> **Your instructions**
Output the entries below unchanged, except for the pictures.

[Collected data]
• • • • • • •

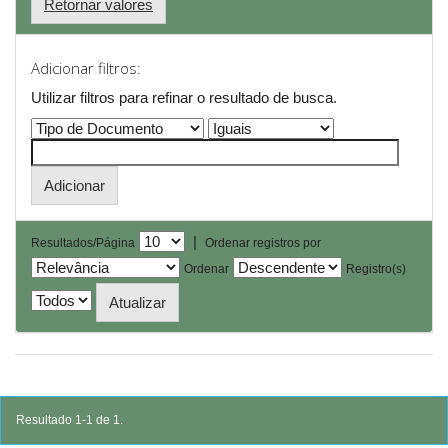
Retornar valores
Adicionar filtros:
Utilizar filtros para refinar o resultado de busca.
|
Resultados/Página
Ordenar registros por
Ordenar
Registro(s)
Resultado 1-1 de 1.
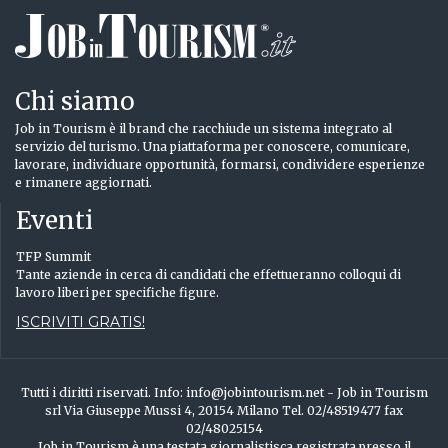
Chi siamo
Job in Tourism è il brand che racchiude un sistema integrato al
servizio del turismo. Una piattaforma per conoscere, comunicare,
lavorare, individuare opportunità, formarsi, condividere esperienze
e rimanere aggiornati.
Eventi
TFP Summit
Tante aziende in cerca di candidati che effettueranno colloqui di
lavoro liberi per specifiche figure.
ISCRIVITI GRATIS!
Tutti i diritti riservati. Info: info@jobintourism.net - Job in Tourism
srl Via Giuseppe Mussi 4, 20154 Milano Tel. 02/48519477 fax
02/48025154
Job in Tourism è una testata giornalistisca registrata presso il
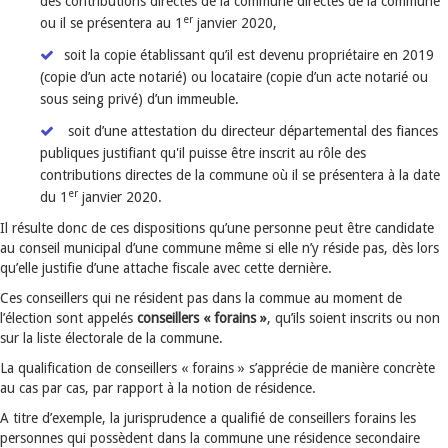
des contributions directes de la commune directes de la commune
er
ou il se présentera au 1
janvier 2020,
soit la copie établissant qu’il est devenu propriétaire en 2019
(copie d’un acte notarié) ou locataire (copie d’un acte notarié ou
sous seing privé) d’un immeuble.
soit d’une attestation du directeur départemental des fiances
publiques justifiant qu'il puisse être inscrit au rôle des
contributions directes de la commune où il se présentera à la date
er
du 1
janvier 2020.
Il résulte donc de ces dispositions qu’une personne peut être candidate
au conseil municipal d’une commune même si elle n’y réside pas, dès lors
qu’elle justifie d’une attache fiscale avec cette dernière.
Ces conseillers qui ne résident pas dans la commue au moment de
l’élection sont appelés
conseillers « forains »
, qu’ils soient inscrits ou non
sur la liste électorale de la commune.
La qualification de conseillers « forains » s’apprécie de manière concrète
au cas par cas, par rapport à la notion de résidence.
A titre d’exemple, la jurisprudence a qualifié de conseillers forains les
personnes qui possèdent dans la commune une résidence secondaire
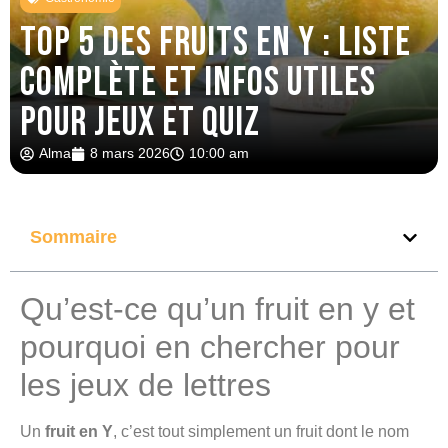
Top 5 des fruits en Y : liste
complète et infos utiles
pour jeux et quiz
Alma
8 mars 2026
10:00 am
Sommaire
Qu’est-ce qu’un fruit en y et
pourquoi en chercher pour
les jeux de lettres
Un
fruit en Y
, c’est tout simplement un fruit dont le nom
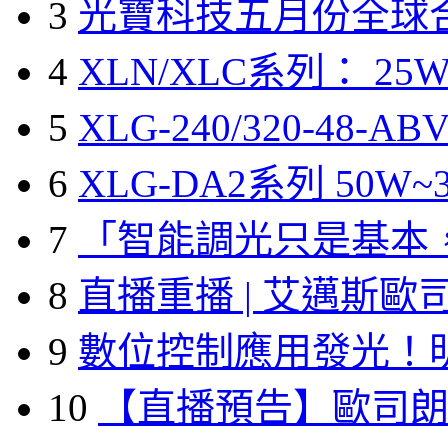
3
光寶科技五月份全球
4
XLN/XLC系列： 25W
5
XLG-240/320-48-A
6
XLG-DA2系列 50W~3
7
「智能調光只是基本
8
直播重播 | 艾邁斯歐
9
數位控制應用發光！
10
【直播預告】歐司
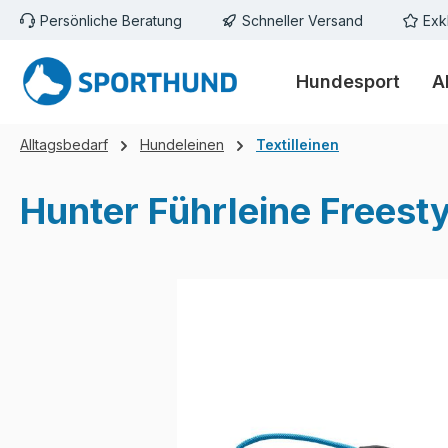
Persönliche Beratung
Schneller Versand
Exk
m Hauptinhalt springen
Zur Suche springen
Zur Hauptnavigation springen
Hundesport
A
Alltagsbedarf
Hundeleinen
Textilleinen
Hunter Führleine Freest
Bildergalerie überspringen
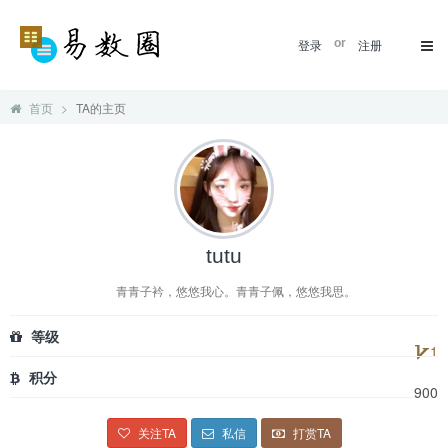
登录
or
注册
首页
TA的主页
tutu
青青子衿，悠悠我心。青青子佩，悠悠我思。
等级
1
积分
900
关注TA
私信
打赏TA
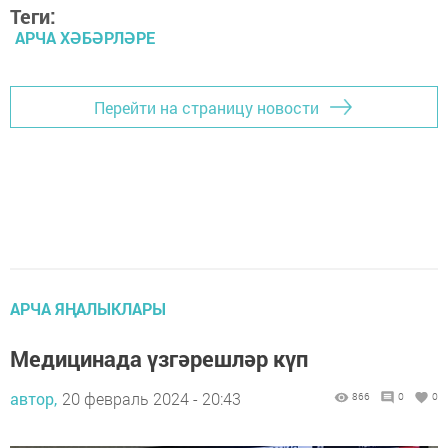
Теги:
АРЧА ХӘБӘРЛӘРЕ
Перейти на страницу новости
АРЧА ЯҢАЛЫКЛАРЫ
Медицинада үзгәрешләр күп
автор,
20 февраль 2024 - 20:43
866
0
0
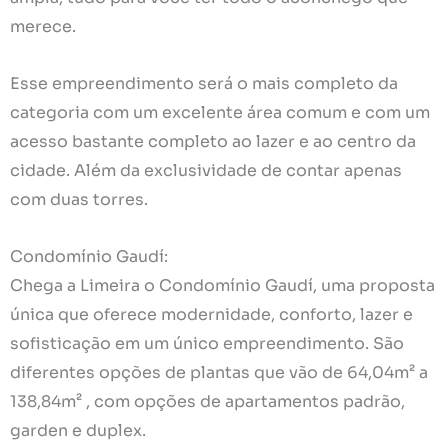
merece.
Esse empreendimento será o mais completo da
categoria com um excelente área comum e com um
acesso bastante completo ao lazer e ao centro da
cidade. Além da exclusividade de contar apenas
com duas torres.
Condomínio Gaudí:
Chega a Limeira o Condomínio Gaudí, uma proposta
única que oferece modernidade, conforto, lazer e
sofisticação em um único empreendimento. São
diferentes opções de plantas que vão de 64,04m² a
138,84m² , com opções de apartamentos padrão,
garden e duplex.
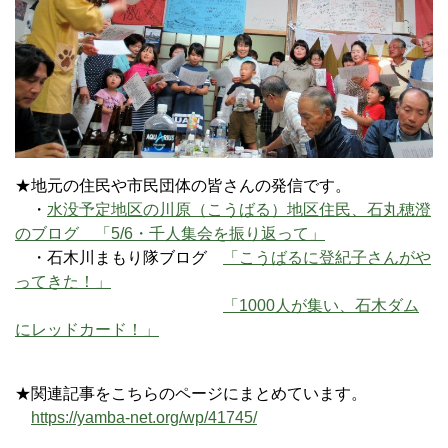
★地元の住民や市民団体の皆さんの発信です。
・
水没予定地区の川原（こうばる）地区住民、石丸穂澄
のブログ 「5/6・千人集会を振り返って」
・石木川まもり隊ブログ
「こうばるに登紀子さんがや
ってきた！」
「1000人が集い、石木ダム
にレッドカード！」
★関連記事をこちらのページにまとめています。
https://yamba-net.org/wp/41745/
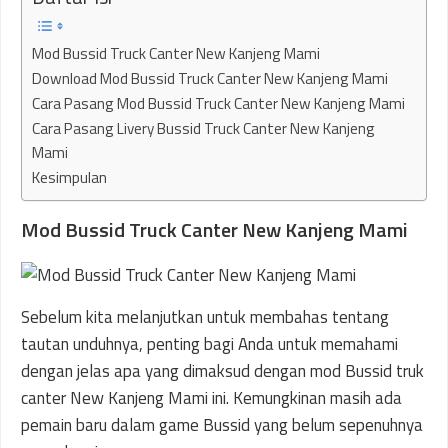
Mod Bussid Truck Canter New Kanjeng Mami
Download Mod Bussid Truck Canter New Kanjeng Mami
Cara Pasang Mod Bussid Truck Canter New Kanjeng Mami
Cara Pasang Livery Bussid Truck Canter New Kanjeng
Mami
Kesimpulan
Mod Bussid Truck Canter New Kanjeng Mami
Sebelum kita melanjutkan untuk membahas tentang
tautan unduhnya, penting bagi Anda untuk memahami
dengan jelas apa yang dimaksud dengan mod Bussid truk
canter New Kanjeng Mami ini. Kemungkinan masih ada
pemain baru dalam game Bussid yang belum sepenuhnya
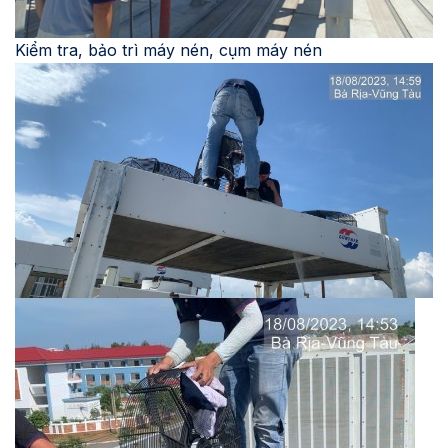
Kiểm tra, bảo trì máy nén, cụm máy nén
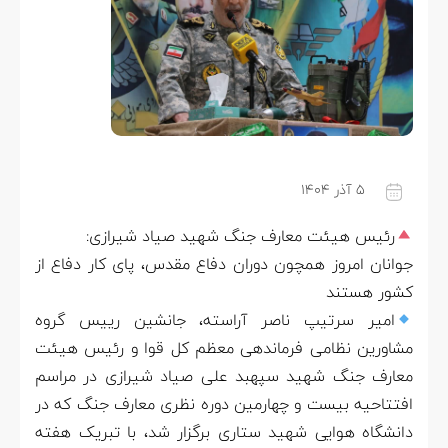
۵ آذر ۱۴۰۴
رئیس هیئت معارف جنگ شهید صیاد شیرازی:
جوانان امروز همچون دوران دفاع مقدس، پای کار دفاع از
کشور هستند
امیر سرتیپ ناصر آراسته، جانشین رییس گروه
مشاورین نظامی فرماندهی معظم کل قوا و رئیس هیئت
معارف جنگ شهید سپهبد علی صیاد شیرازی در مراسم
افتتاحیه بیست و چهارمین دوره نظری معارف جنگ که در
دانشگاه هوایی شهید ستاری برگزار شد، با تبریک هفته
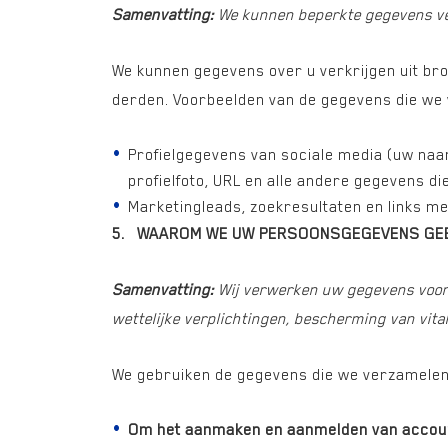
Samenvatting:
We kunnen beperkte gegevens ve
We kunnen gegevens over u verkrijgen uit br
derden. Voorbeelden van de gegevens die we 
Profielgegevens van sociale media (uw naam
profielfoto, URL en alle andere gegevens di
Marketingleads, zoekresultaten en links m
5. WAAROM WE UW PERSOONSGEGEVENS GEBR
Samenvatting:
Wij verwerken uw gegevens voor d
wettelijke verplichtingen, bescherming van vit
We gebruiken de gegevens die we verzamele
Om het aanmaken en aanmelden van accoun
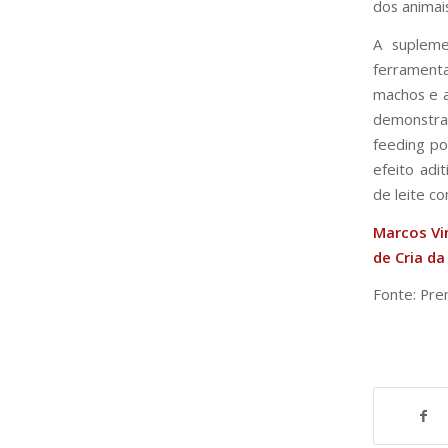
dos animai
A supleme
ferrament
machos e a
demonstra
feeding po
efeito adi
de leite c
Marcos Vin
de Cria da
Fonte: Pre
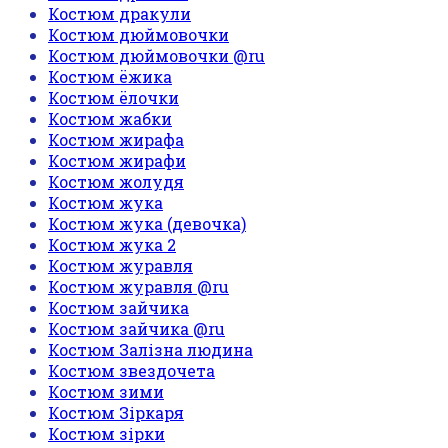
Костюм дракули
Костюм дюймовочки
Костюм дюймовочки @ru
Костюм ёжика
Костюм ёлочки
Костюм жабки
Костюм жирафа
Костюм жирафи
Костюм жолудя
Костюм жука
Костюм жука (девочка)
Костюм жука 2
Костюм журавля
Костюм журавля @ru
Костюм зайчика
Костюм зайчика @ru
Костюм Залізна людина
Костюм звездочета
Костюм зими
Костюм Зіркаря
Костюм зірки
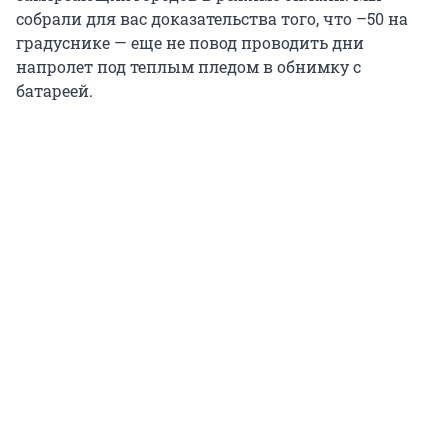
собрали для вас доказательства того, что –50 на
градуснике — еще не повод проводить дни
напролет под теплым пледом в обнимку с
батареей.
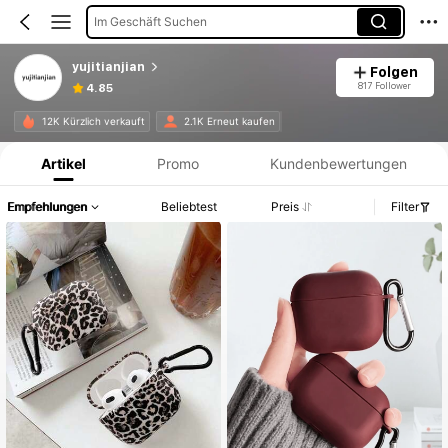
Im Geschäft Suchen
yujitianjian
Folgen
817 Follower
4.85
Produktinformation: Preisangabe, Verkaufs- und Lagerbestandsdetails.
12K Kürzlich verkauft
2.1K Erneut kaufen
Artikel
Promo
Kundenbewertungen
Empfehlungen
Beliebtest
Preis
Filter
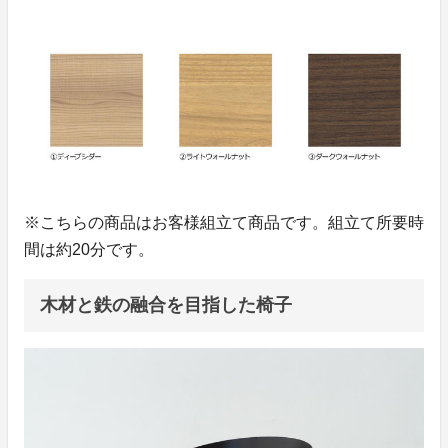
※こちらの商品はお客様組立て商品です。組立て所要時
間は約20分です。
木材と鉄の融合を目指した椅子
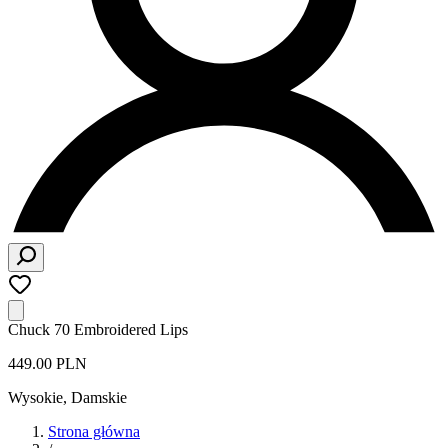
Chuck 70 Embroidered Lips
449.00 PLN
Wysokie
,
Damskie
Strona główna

• • • • • • •

> **Exercise result**
Retornar valores
Adicionar filtros:
Utilizar filtros para refinar o resultado de busca.
|
Resultados/Página
Ordenar registros por
Ordenar
Registro(s)
Resultado 1-1 de 1.
Chi siamo
Job in Tourism è il brand che racchiude un sistema integrato al
servizio del turismo. Una piattaforma per conoscere, comunicare,
lavorare, individuare opportunità, formarsi, condividere esperienze
e rimanere aggiornati.
Eventi
TFP Summit
Tante aziende in cerca di candidati che effettueranno colloqui di
lavoro liberi per specifiche figure.
ISCRIVITI GRATIS!
Tutti i diritti riservati. Info: info@jobintourism.net - Job in Tourism
srl Via Giuseppe Mussi 4, 20154 Milano Tel. 02/48519477 fax
02/48025154
Job in Tourism è una testata giornalistisca registrata presso il
des contributions directes de la commune directes de la commune
er
ou il se présentera au 1
janvier 2020,
soit la copie établissant qu’il est devenu propriétaire en 2019
(copie d’un acte notarié) ou locataire (copie d’un acte notarié ou
sous seing privé) d’un immeuble.
soit d’une attestation du directeur départemental des fiances
publiques justifiant qu'il puisse être inscrit au rôle des
contributions directes de la commune où il se présentera à la date
er
du 1
janvier 2020.
Il résulte donc de ces dispositions qu’une personne peut être candidate
au conseil municipal d’une commune même si elle n’y réside pas, dès lors
qu’elle justifie d’une attache fiscale avec cette dernière.
Ces conseillers qui ne résident pas dans la commue au moment de
l’élection sont appelés
conseillers « forains »
, qu’ils soient inscrits ou non
sur la liste électorale de la commune.
La qualification de conseillers « forains » s’apprécie de manière concrète
au cas par cas, par rapport à la notion de résidence.
A titre d’exemple, la jurisprudence a qualifié de conseillers forains les
personnes qui possèdent dans la commune une résidence secondaire
Top 5 des fruits en Y : liste
complète et infos utiles
pour jeux et quiz
Alma
8 mars 2026
10:00 am
Sommaire
Qu’est-ce qu’un fruit en y et
pourquoi en chercher pour
les jeux de lettres
Un
fruit en Y
, c’est tout simplement un fruit dont le nom
3
光寶科技五月份全球
4
XLN/XLC系列： 25W
5
XLG-240/320-48-A
6
XLG-DA2系列 50W~3
7
「智能調光只是基本
8
直播重播 | 艾邁斯歐
9
數位控制應用發光！
10
【直播預告】歐司
Persönliche Beratung
Schneller Versand
Exk
m Hauptinhalt springen
Zur Suche springen
Zur Hauptnavigation springen
Hundesport
A
Alltagsbedarf
Hundeleinen
Textilleinen
Hunter Führleine Freest
Bildergalerie überspringen
登录
or
注册
首页
TA的主页
tutu
青青子衿，悠悠我心。青青子佩，悠悠我思。
等级
1
积分
900
关注TA
私信
打赏TA
Теги:
АРЧА ХӘБӘРЛӘРЕ
Перейти на страницу новости
АРЧА ЯҢАЛЫКЛАРЫ
Медицинада үзгәрешләр күп
автор,
20 февраль 2024 - 20:43
866
0
0
merece.
Esse empreendimento será o mais completo da
categoria com um excelente área comum e com um
acesso bastante completo ao lazer e ao centro da
cidade. Além da exclusividade de contar apenas
com duas torres.
Condomínio Gaudí:
Chega a Limeira o Condomínio Gaudí, uma proposta
única que oferece modernidade, conforto, lazer e
sofisticação em um único empreendimento. São
diferentes opções de plantas que vão de 64,04m² a
138,84m² , com opções de apartamentos padrão,
garden e duplex.
★地元の住民や市民団体の皆さんの発信です。
・
水没予定地区の川原（こうばる）地区住民、石丸穂澄
のブログ 「5/6・千人集会を振り返って」
・石木川まもり隊ブログ
「こうばるに登紀子さんがや
ってきた！」
「1000人が集い、石木ダム
にレッドカード！」
★関連記事をこちらのページにまとめています。
https://yamba-net.org/wp/41745/
Mod Bussid Truck Canter New Kanjeng Mami
Download Mod Bussid Truck Canter New Kanjeng Mami
Cara Pasang Mod Bussid Truck Canter New Kanjeng Mami
Cara Pasang Livery Bussid Truck Canter New Kanjeng
Mami
Kesimpulan
Mod Bussid Truck Canter New Kanjeng Mami
Sebelum kita melanjutkan untuk membahas tentang
tautan unduhnya, penting bagi Anda untuk memahami
dengan jelas apa yang dimaksud dengan mod Bussid truk
canter New Kanjeng Mami ini. Kemungkinan masih ada
pemain baru dalam game Bussid yang belum sepenuhnya
Kiểm tra, bảo trì máy nén, cụm máy nén
۵ آذر ۱۴۰۴
رئیس هیئت معارف جنگ شهید صیاد شیرازی:
جوانان امروز همچون دوران دفاع مقدس، پای کار دفاع از
کشور هستند
امیر سرتیپ ناصر آراسته، جانشین رییس گروه
مشاورین نظامی فرماندهی معظم کل قوا و رئیس هیئت
معارف جنگ شهید سپهبد علی صیاد شیرازی در مراسم
افتتاحیه بیست و چهارمین دوره نظری معارف جنگ که در
دانشگاه هوایی شهید ستاری برگزار شد، با تبریک هفته
Samenvatting:
We kunnen beperkte gegevens ve
We kunnen gegevens over u verkrijgen uit br
derden. Voorbeelden van de gegevens die we 
Profielgegevens van sociale media (uw naam
profielfoto, URL en alle andere gegevens di
Marketingleads, zoekresultaten en links m
5. WAAROM WE UW PERSOONSGEGEVENS GEBR
Samenvatting:
Wij verwerken uw gegevens voor d
wettelijke verplichtingen, bescherming van vit
We gebruiken de gegevens die we verzamele
Om het aanmaken en aanmelden van accoun
dos animai
A supleme
ferrament
machos e a
demonstra
feeding po
efeito adi
de leite c
Marcos Vin
de Cria da
Fonte: Pre
Костюм дракули
Костюм дюймовочки
Костюм дюймовочки @ru
Костюм ёжика
Костюм ёлочки
Костюм жабки
Костюм жирафа
Костюм жирафи
Костюм жолудя
Костюм жука
Костюм жука (девочка)
Костюм жука 2
Костюм журавля
Костюм журавля @ru
Костюм зайчика
Костюм зайчика @ru
Костюм Залізна людина
Костюм звездочета
Костюм зими
Костюм Зіркаря
Костюм зірки
собрали для вас доказательства того, что –50 на
градуснике — еще не повод проводить дни
напролет под теплым пледом в обнимку с
батареей.
Im Geschäft Suchen
yujitianjian
Folgen
817 Follower
4.85
Produktinformation: Preisangabe, Verkaufs- und Lagerbestandsdetails.
12K Kürzlich verkauft
2.1K Erneut kaufen
Artikel
Promo
Kundenbewertungen
Empfehlungen
Beliebtest
Preis
Filter
※こちらの商品はお客様組立て商品です。組立て所要時
間は約20分です。
木材と鉄の融合を目指した椅子
Chuck 70 Embroidered Lips
449.00 PLN
Wysokie
,
Damskie
Strona główna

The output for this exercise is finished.